Eiser voert aan dat het UWV heeft vastgesteld dat referente geen theoretische verdiencapaciteit heeft en dat zij daardoor niet in staat is om 70% van het minimumloon te verdienen. Eiser betoogt dat referente gelet daarop als duurzaam en volledig arbeidsongeschikt dient te worden aangemerkt. Door het UWV is echter niet vastgesteld dat referente ook duurzaam arbeidsongeschikt is.

De rechtbank is van oordeel dat verweerder gelet op de systematiek van de Wajong en de specifieke omstandigheden van referente nader onderzoek had moeten verrichten naar de vraag of referente, hoewel dit nog niet door UWV is vastgesteld in een besluit, toch moet worden geacht blijvend en volledig arbeidsongeschikt te zijn.

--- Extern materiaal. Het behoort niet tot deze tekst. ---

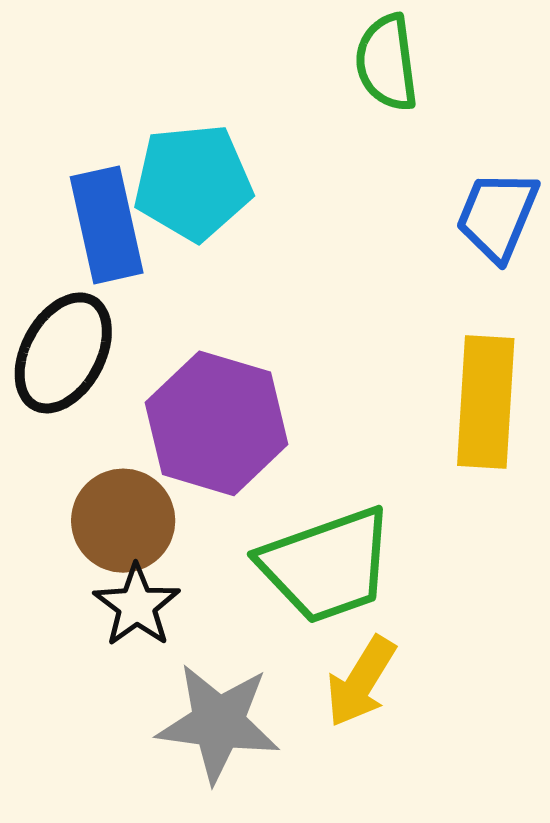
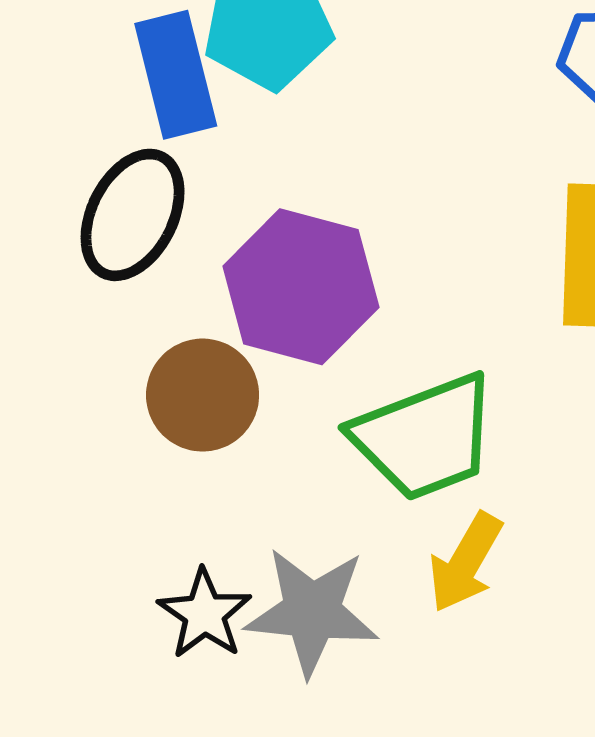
black star: (137, 606) -> (204, 614), moved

De rechtbank verwijst ter onderbouwing van dit oordeel naar de uitspraak van de Afdeling van 17 oktober 2018 (ECLI:NL:RVS:2018:3407), waaruit volgt dat ook jonggehandicapten die volledig arbeidsongeschikt zijn en een duurzame medische beperking hebben, (nog) niet duurzaam en volledig arbeidsongeschikt worden verklaard maar de werkregeling instromen als UWV (nog) perspectief op ontwikkeling van (enig) arbeidsvermogen ziet. Dat sluit echter niet uit dat de jonggehandicapte redelijkerwijs geen loonvormende arbeid zal kunnen gaan verrichten. De werkregeling heeft voor de jonggehandicapte als voordeel dat deze inkomens- en arbeidsondersteuning ontvangt. Referente zou rechtsmiddelen kunnen aanwenden om door het UWV alsnog als duurzaam en volledig arbeidsongeschikt te worden aangemerkt en zo gezinshereniging mogelijk te maken maar de Afdeling is van oordeel dat verweerder dit niet van een referente kan verlangen omdat zij daardoor haar recht op arbeidsondersteuning zou verliezen.

Verweerder had dus nader onderzoek moeten verrichten naar de specifieke omstandigheden van referente, waaronder de reële kans op arbeidsparticipatie binnen een redelijke termijn. Het lag daarbij in de rede daarover bij het UWV informatie in te winnen.